4. "Force majeure" et préparation de la frappe majeure
- Des bombardiers depuis l'Europe : Le Wall Street Journal a révélé que les bombardiers américains sont ravitaillés en carburant via des bases militaires européennes. Ce qui confirme la participation de l'OTAN et prouve que la frappe à venir aura une portée bien plus étendue.
- L'option des parachutistes : Le New York Times a révélé que le Pentagone étudie le déploiement d'une "brigade de combat de la 82e division aéroportée" pour soutenir les opérations, corroborant ainsi ce que le Wall Street Journal a rapporté concernant la présence de Marines américains au Moyen-Orient vendredi. Le scénario d'une prise de contrôle de Kharg ou des îles iraniennes reste donc tout à fait envisageable.
Conclusion et synthèse
L'annonce de "négociations" et le report de cinq jours ne sont qu'un "leurre" destiné à clôturer les marchés en fin de semaine dans une relative stabilité et à permettre l'évacuation de dizaines de milliers d'Américains du Golfe et d'Israël.
Une fois l'évacuation terminée et les 22 navires de l'OTAN positionnés, Trump reviendra à la charge pour lancer l'attaque la plus meurtrière de l'histoire du Moyen-Orient en prétextant l'"échec des négociations".
Perspectives
Les États du Golfe ne réalisent que tardivement qu'ils sont tombés dans le piège (d'où les médiations de l'Égypte, de la Turquie et du Pakistan).
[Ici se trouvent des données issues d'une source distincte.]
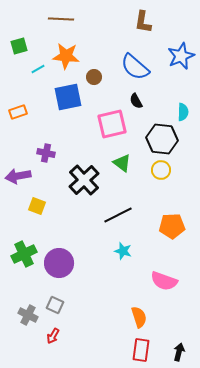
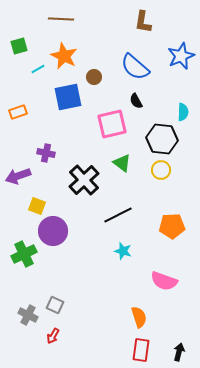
orange star: moved 2 px left; rotated 20 degrees clockwise
purple arrow: rotated 10 degrees counterclockwise
purple circle: moved 6 px left, 32 px up
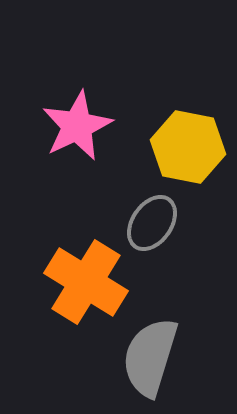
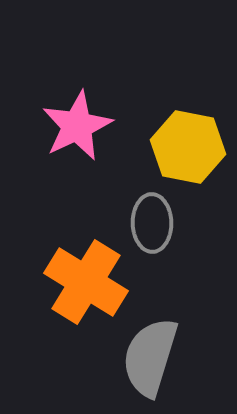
gray ellipse: rotated 36 degrees counterclockwise
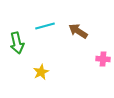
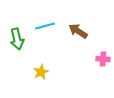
green arrow: moved 4 px up
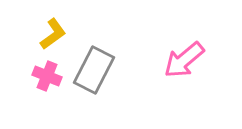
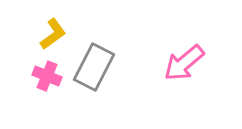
pink arrow: moved 3 px down
gray rectangle: moved 3 px up
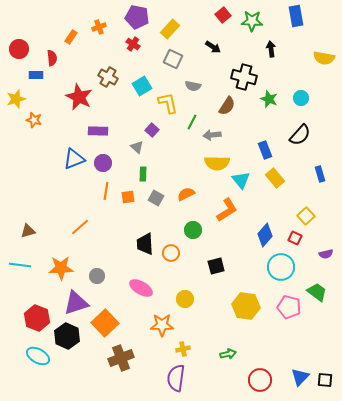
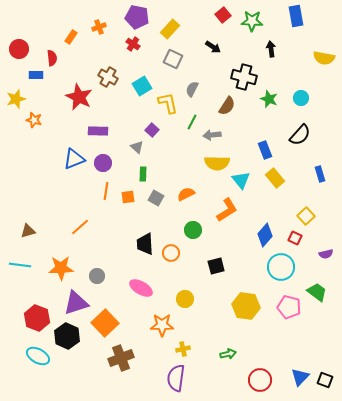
gray semicircle at (193, 86): moved 1 px left, 3 px down; rotated 105 degrees clockwise
black square at (325, 380): rotated 14 degrees clockwise
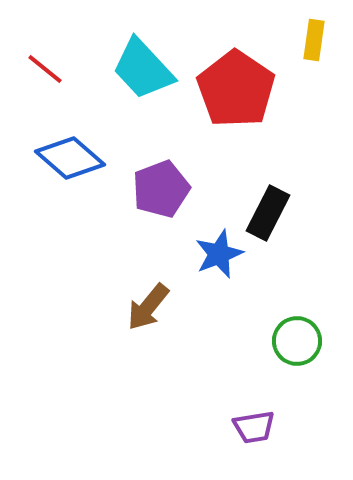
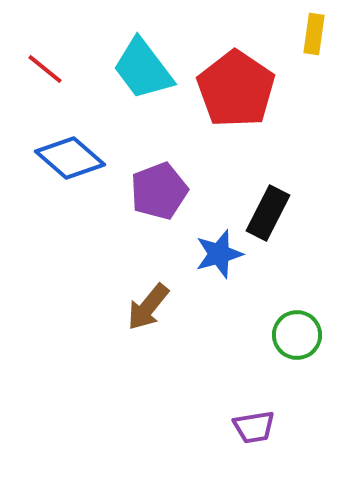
yellow rectangle: moved 6 px up
cyan trapezoid: rotated 6 degrees clockwise
purple pentagon: moved 2 px left, 2 px down
blue star: rotated 6 degrees clockwise
green circle: moved 6 px up
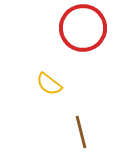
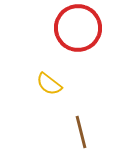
red circle: moved 5 px left
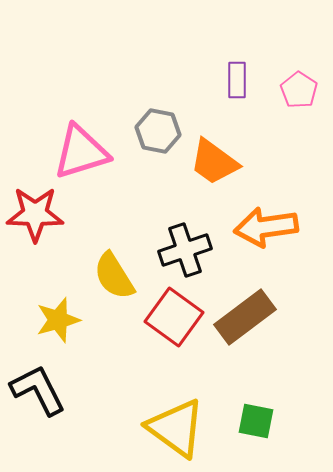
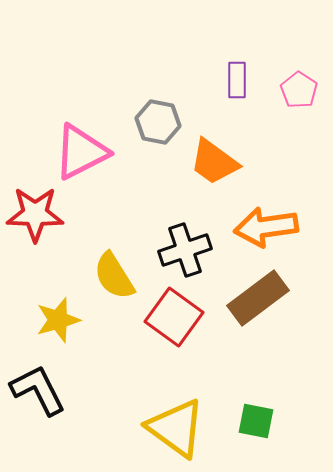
gray hexagon: moved 9 px up
pink triangle: rotated 10 degrees counterclockwise
brown rectangle: moved 13 px right, 19 px up
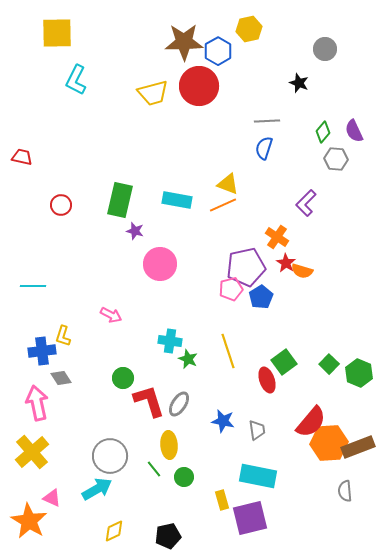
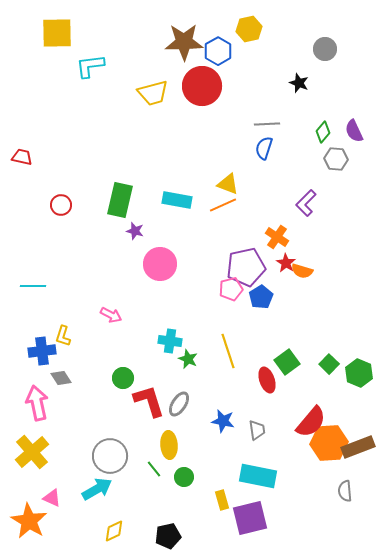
cyan L-shape at (76, 80): moved 14 px right, 14 px up; rotated 56 degrees clockwise
red circle at (199, 86): moved 3 px right
gray line at (267, 121): moved 3 px down
green square at (284, 362): moved 3 px right
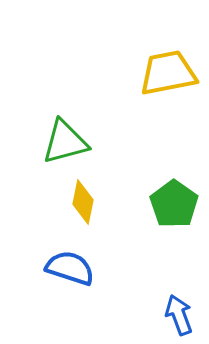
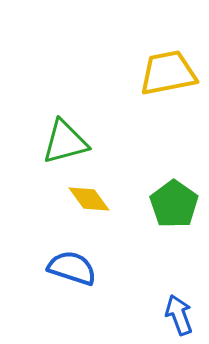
yellow diamond: moved 6 px right, 3 px up; rotated 48 degrees counterclockwise
blue semicircle: moved 2 px right
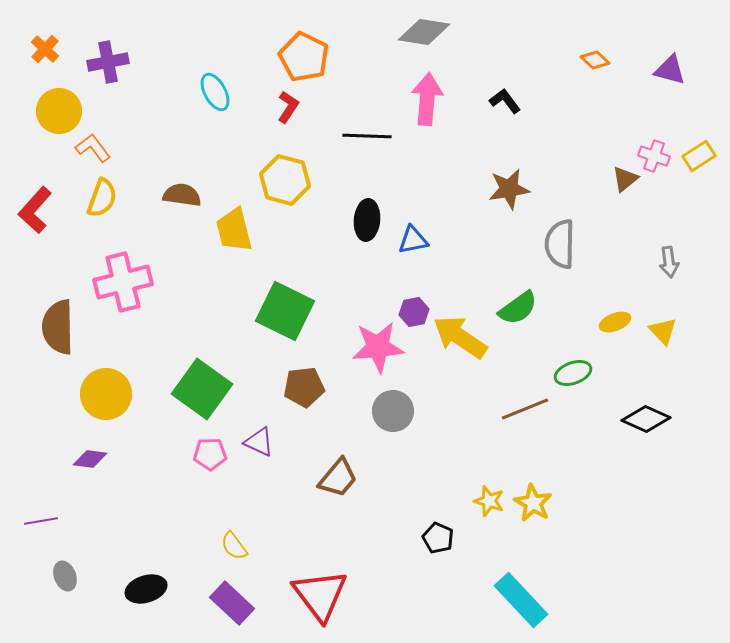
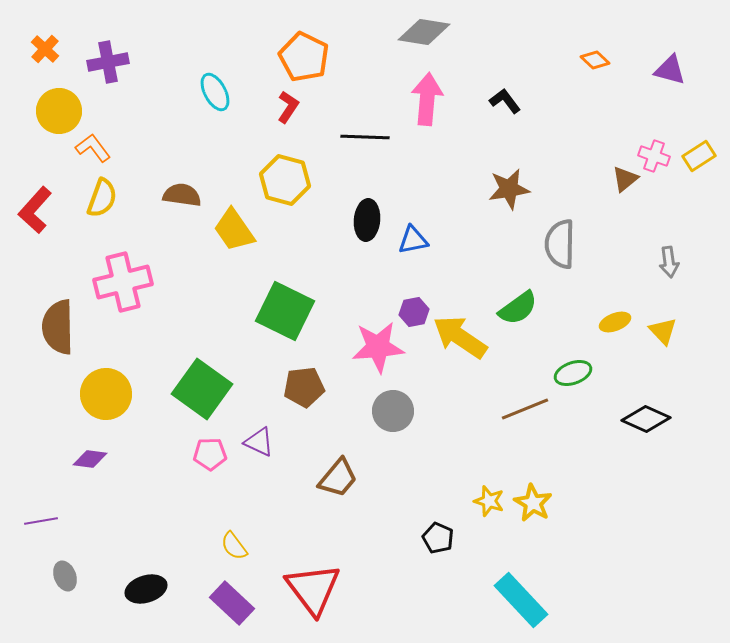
black line at (367, 136): moved 2 px left, 1 px down
yellow trapezoid at (234, 230): rotated 21 degrees counterclockwise
red triangle at (320, 595): moved 7 px left, 6 px up
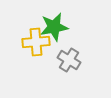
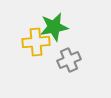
gray cross: rotated 35 degrees clockwise
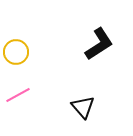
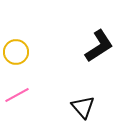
black L-shape: moved 2 px down
pink line: moved 1 px left
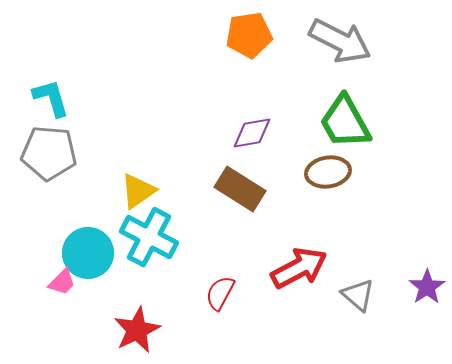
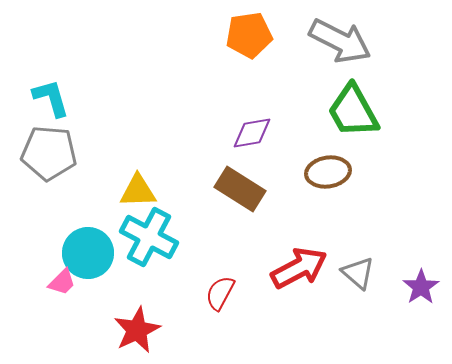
green trapezoid: moved 8 px right, 11 px up
yellow triangle: rotated 33 degrees clockwise
purple star: moved 6 px left
gray triangle: moved 22 px up
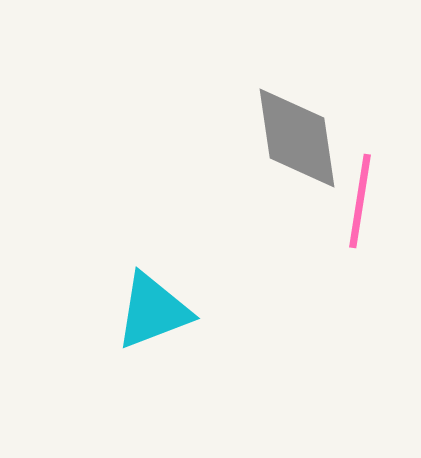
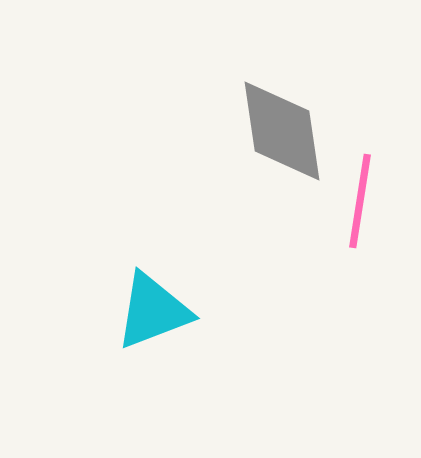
gray diamond: moved 15 px left, 7 px up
Si l'attaque américaine se produit d'ici la fin de la semaine, l'Iran ne se contentera pas de cibler les bases militaires, mais mettra à exécution sa menace (divulguée par l'agence de presse Mehr) de frapper les centrales électriques et les usines de dessalement en Arabie saoudite, aux Émirats arabes unis, au Qatar et au Koweït. La région s'achemine vers l'âge de pierre énergétique et hydrique, et tout cela pour sauver la fierté de Trump et l'illusion de Netanyahu qui croit pouvoir anéantir l'Axe de la Résistance.